Hello All,
Squid version: Squid 3.0 STABLE 15
OpenLdap version: 2.4.11
I'm using "digest_ldap_auth" with "Open Ldap" combination for Digest
Authentication. It works well, but some users got authentication
failed. I'm able to get the valid hash from the LDAP server through
the command line,
# echo '"myuserid":"my
realm"'|/usr/local/squid/libexec/digest_ldap_auth -b
"dc=mydomain,dc=example,dc=com" -u "uid" -A "l" -D
"cn=replicareader,dc=mydomain,dc=example,dc=com" -W
"/etc/digestreader_cred" -e -v 3 -h ldapserver.mydomain.example.com
-p 389 -s sub -F "(&(objectclass=*)(uid=%s))"
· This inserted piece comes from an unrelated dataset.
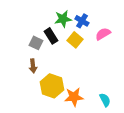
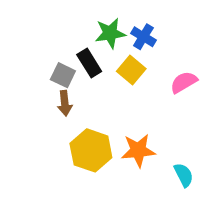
pink semicircle: (103, 34) -> (184, 82), moved
brown arrow: (33, 66) -> (65, 103), moved
orange star: (74, 97) -> (138, 150), moved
56a4163324124a2ef86822eadf80ff53
I also verified the hash value manually from the below URL which is
also matched perfectly.
http://wiki.squid-cache.org/KnowledgeBase/LdapBackedDigestAuthentication
Note that I'm running FIVE squid servers. I successfully authenticated
with 2nd proxy server using the same user account which got failed
with the first proxy server. Squid returning the TCP_DENIED/407
response to the client. Same userid is working when I do restart squid
(even reconfigure doesn't help), but I feel it is never be a right
way. After the successful restart, some other accounts are not
working.
See the squid Digest authentication configuration lines below,
auth_param digest program /usr/local/squid/libexec/digest_ldap_auth -b
"dc=mydomain,dc=example,dc=com" -u "uid" -A "l" -D
"cn=replicareader,dc=mydomain,dc=example,dc=com" -W
"/etc/digestreader_cred" -e -v 3 -h ldapserver.mydomain.example.com
-p 389 -s sub -F "(&(objectclass=*)(uid=%s))"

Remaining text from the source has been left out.